McMann and his family peppered the players with questions about opposing teams and their outlook on this year's team. Baldwin thanked McMann for his service and gave him a medal on behalf of the entire organization.

Baldwin said the experience of meeting McMann and other veterans gives the Seahawks players a different perspective on what it means to serve your country.

"It's a rewarding feeling for us," said Baldwin, whose grandfather served in the Air Force. "We are always called soldiers on the football field, but these guys are real heroes and soldiers. They go out and fight for our country and do stuff that no one else wants to do."

McMann's wife, Mary McMann, had to keep the visit a secret from her husband for the last month. She said her husband - who has trouble running and jumping since the injury - was having a bad day Thursday as he battled with Veterans Affairs over medical care.
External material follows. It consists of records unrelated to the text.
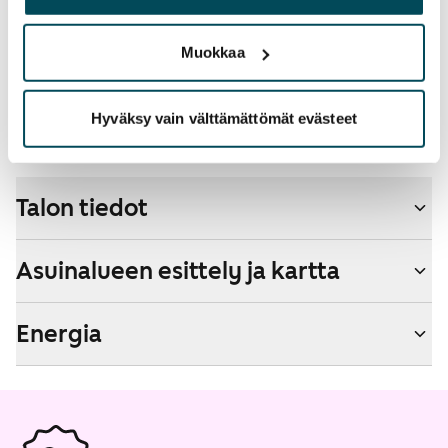
palvelujaan.
Lemmikit sallittu
Muokkaa
Kyllä
Savuton talo
Hyväksy vain välttämättömät evästeet
Ei
Talon tiedot
Asuinalueen esittely ja kartta
Energia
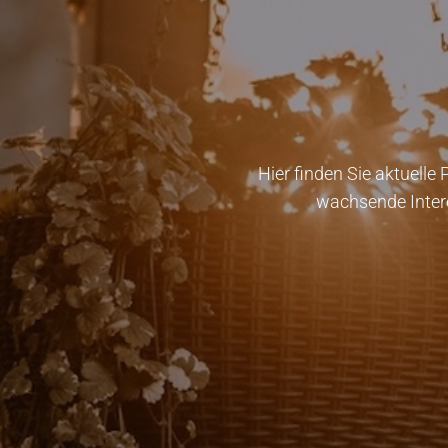
Hier finden Sie aktuelle 
wachsende Intere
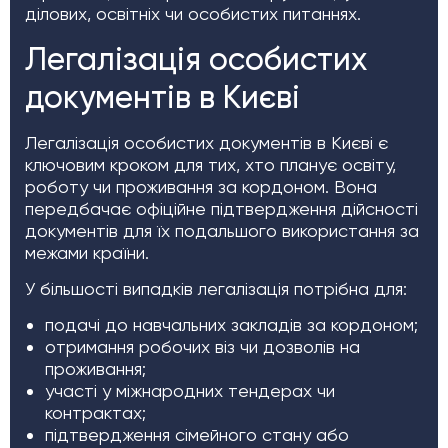
ділових, освітніх чи особистих питаннях.
Легалізація особистих
документів в Києві
Легалізація особистих документів в Києві є
ключовим кроком для тих, хто планує освіту,
роботу чи проживання за кордоном. Вона
передбачає офіційне підтвердження дійсності
документів для їх подальшого використання за
межами країни.
У більшості випадків легалізація потрібна для:
подачі до навчальних закладів за кордоном;
отримання робочих віз чи дозволів на
проживання;
участі у міжнародних тендерах чи
контрактах;
підтвердження сімейного стану або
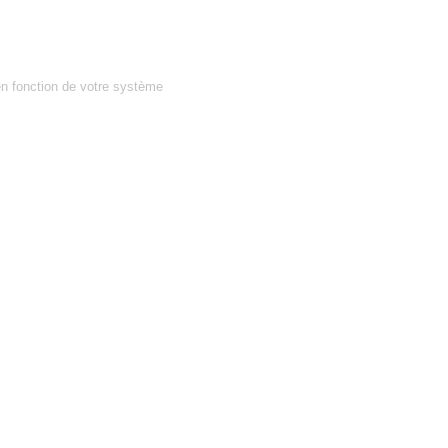
en fonction de votre système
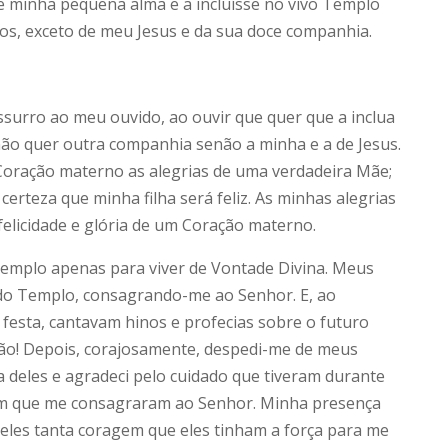
 minha pequena alma e a incluísse no vivo Templo
os, exceto de meu Jesus e da sua doce companhia.
ssurro ao meu ouvido, ao ouvir que quer que a inclua
não quer outra companhia senão a minha e a de Jesus.
u Coração materno as alegrias de uma verdadeira Mãe;
 certeza que minha filha será feliz. As minhas alegrias
r felicidade e glória de um Coração materno.
Templo apenas para viver de Vontade Divina. Meus
do Templo, consagrando-me ao Senhor. E, ao
festa, cantavam hinos e profecias sobre o futuro
ão! Depois, corajosamente, despedi-me de meus
ta deles e agradeci pelo cuidado que tiveram durante
 com que me consagraram ao Senhor. Minha presença
 neles tanta coragem que eles tinham a força para me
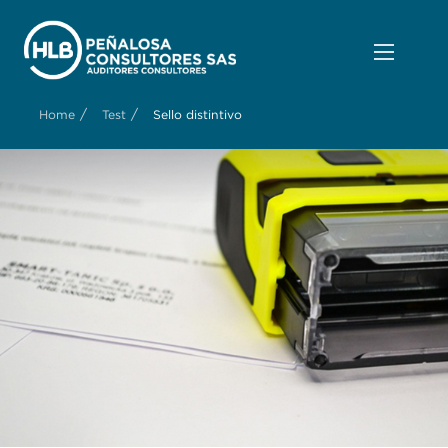
/
/
Home
Test
Sello distintivo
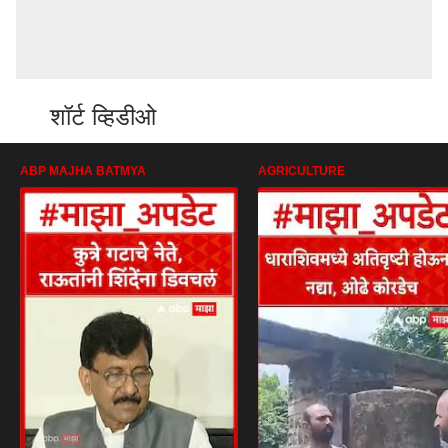
शॉर्ट व्हिडीओ
ABP MAJHA BATMYA
AGRICULTURE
Seeing the players and watching their children play with them completely erased the bad day her husband was having, she said.

"It's exceptional they make it a personal thing like this," she said. "His service really was for his friends, family and community. When he gets gratitude, it really hits home for him."

McMann, who was in the Army Reserve and worked for Hanford Patrol when he was deployed in 2006, broke five bones in both legs when a 100-pound bomb went off, his wife said. He has had three surgeries to repair the damage in his legs and though he tried to re-enlist a couple days after the injuries, he was forced to retire.

For McMann, serving in the military was an honor and something he would have done for the rest of his life had it not been for the injuries. Though he misses serving with his "brothers," McMann is at peace with his new job as husband and father.

"I am lucky to be alive," he said. "Some days are unbelievably difficult and challenging. But being a dad full time is a pretty awesome job."

Baldwin said that the sacrifice all veterans and soldiers make is unprecedented.

"These guys put everything on the line for their country and for their family," he said. "(McMann) sacrificed his life and his body for his `teammates.' It's hard for us to fathom that kind of commitment and dedication."

As the players were leaving, each one took the time to hug McMann and thank him for all he did for the country.

After they were gone, an emotional McMann fought for words to describe how much the day meant to him and his family.

"I don't feel like I'm worthy of something like this," he said. "But I really appreciate it."